Figure 4 shows and example of a multi-channel template generated using MRtrix3 \(population\_template\) tool with the proposed MC registration pipeline and LAC+LNCC metrics. The template with 1 mm resolution was generated from 10 neonatal MRI datasets from 40–43 weeks PMA. It includes T2, T1, normalised WM ODF and FA channels. The resulting volumes are characterised by well defined features of both cortex and WM structures.

Fig. 4.
figure 4

An example of multi-channel template of neonatal brain generated from 40–43 PMA datasets including: WM ODF, FA, T1 and T2 channels.

4 Discussion and Conclusions

This paper presents a solution for multi-channel registration combining multi-shell HARDI and structural MRI data. It is based on a novel similarity metric for diffusion MRI and certainty-based weighting of the channels. The method was implemented in MRtrix3 and can be integrated into neuroimaging pipelines.

The quantitative evaluation was performed on 20 longitudinal neonatal datasets from the dHCP project.
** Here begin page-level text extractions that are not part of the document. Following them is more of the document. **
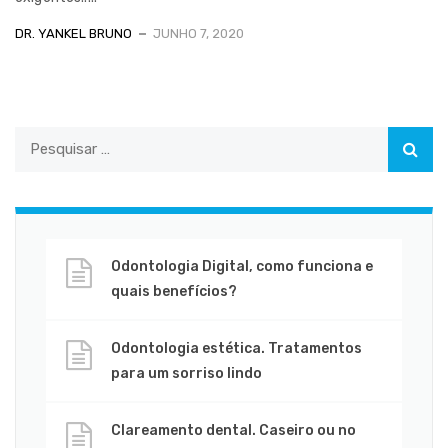
DR. YANKEL BRUNO
JUNHO 7, 2020
Odontologia Digital, como funciona e
quais benefícios?
Odontologia estética. Tratamentos
para um sorriso lindo
Clareamento dental. Caseiro ou no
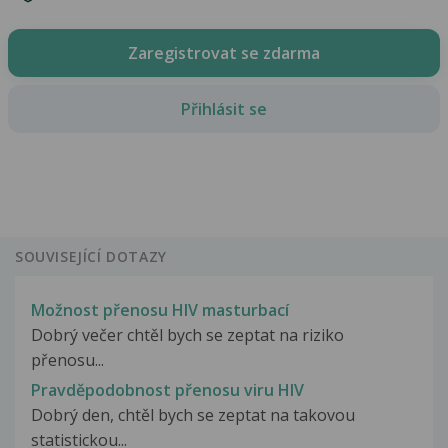
Zaregistrovat se zdarma
Přihlásit se
SOUVISEJÍCÍ DOTAZY
Možnost přenosu HIV masturbací
Dobrý večer chtěl bych se zeptat na riziko
přenosu...
Pravděpodobnost přenosu viru HIV
Dobrý den, chtěl bych se zeptat na takovou
statistickou...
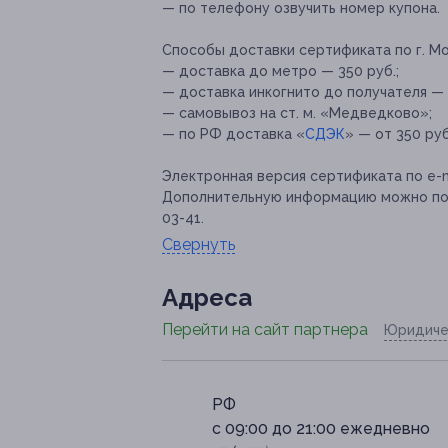
— по телефону озвучить номер купона.
Способы доставки сертификата по г. Мо
— доставка до метро — 350 руб.;
— доставка инкогнито до получателя — 
— самовывоз на ст. м. «Медведково»;
— по РФ доставка «
СДЭК
» — от 350 руб
Электронная версия сертификата по e-m
Дополнительную информацию можно получи
03-41.
Свернуть
Адресa
Перейти на сайт партнера
Юридиче
РФ
с 09:00 до 21:00 ежедневно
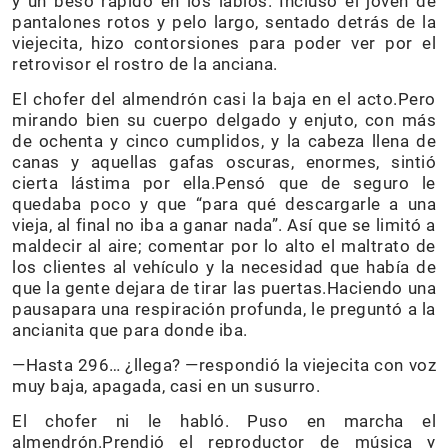
y un beso rápido en los labios. Incluso el joven de
pantalones rotos y pelo largo, sentado detrás de la
viejecita, hizo contorsiones para poder ver por el
retrovisor el rostro de la anciana.
El chofer del almendrón casi la baja en el acto.Pero
mirando bien su cuerpo delgado y enjuto, con más
de ochenta y cinco cumplidos, y la cabeza llena de
canas y aquellas gafas oscuras, enormes, sintió
cierta lástima por ella.Pensó que de seguro le
quedaba poco y que “para qué descargarle a una
vieja, al final no iba a ganar nada”. Así que se limitó a
maldecir al aire; comentar por lo alto el maltrato de
los clientes al vehículo y la necesidad que había de
que la gente dejara de tirar las puertas.Haciendo una
pausapara una respiración profunda, le preguntó a la
ancianita que para donde iba.
—Hasta 296… ¿llega? —respondió la viejecita con voz
muy baja, apagada, casi en un susurro.
El chofer ni le habló. Puso en marcha el
almendrón.Prendió el reproductor de música y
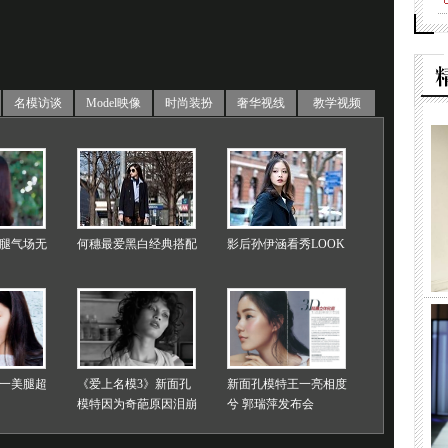
名模访谈
Model映像
时尚装扮
奢华视线
教学视频
腿气场无
何穗最爱黑白经典搭配
影后孙伊涵看秀LOOK
一美腿超
《爱上名模3》新面孔
新面孔模特王一亮相度
模特因为奇葩原因泪崩
兮 郭瑞萍发布会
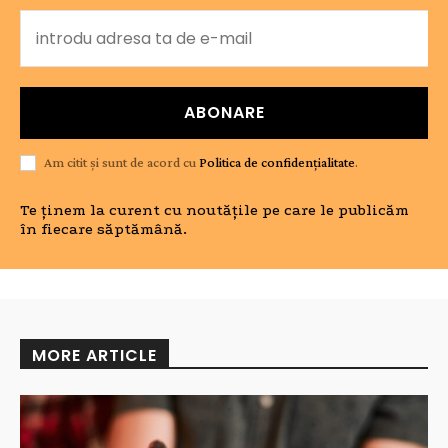
ABONARE
Am citit și sunt de acord cu
Politica de confidențialitate
.
Te ținem la curent cu noutățile pe care le publicăm
în fiecare săptămână.
MORE ARTICLE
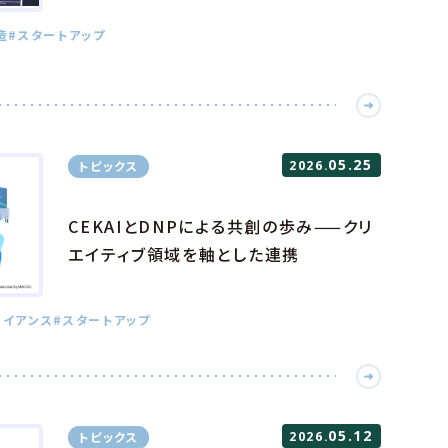
造
#スタートアップ
05.25
トピックス
2026.
CEKAIとDNPによる共創の歩み——クリ
エイティブ領域を軸とした連携
ライアンス
#スタートアップ
05.12
トピックス
2026.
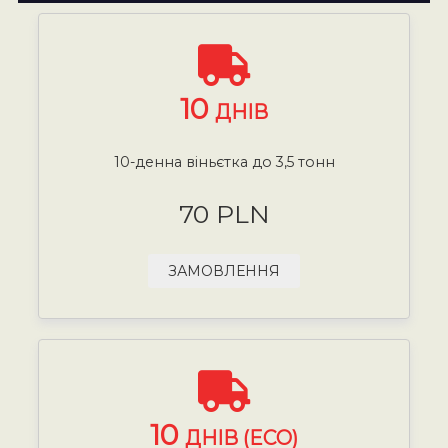
10
ДНІВ
10-денна віньєтка до 3,5 тонн
70 PLN
ЗАМОВЛЕННЯ
10
ДНІВ (ECO)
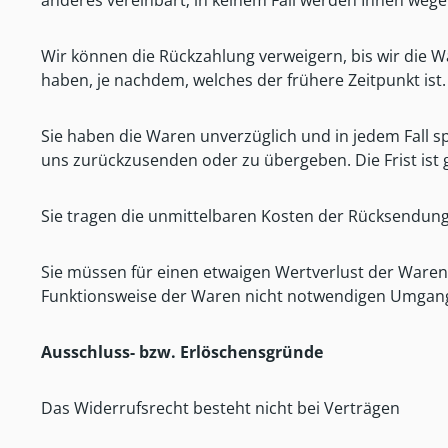
anderes vereinbart; in keinem Fall werden Ihnen wege
Wir können die Rückzahlung verweigern, bis wir die 
haben, je nachdem, welches der frühere Zeitpunkt ist.
Sie haben die Waren unverzüglich und in jedem Fall s
uns zurückzusenden oder zu übergeben. Die Frist ist 
Sie tragen die unmittelbaren Kosten der Rücksendun
Sie müssen für einen etwaigen Wertverlust der Waren
Funktionsweise der Waren nicht notwendigen Umgang 
Ausschluss- bzw. Erlöschensgründe
Das Widerrufsrecht besteht nicht bei Verträgen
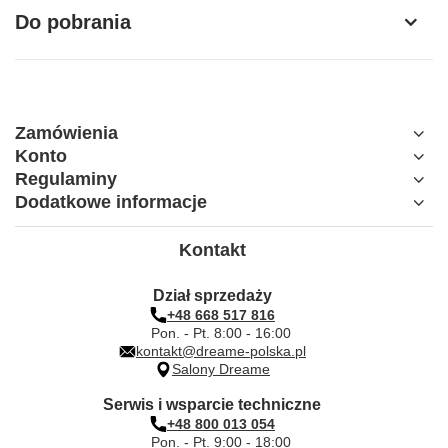
Do pobrania
Kompatybilność
Dreame S7
Zamówienia
Konto
Regulaminy
Dodatkowe informacje
Kontakt
Dział sprzedaży
+48 668 517 816
Pon. - Pt. 8:00 - 16:00
kontakt@dreame-polska.pl
Salony Dreame
Serwis i wsparcie techniczne
+48 800 013 054
Pon. - Pt. 9:00 - 18:00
The results showed that fusion of structural and diffusion ODF channels improves overall results, compared to single-channel registrations. The weighting of channels based on certainty maps also improves the results thus potentially minimising the uncertainty of deformation fields. Furthermore, the proposed LAC metric outperforms the state-of-the-art ODF registration method for challenging cases.

An example of the generated multi-modal template shows that this tool has a potential application for generation of spatio-temporal multi-modal brain MRI templates that require robust similarity metrics. Simultaneous segmentation of WM and cortex structures could also potentially improve the accuracy of morphometry in structural MRI processing pipelines.

However, these results also emphasise the fact that accurate alignment of diffusion and structural volumes is a critical step for multi-channel registration since affine registration might not fully solve this due to distortions in dMRI data. Future work will focus on further optimisation of the MC ODF registration pipeline and extensive evaluation on adult and multi-site datasets.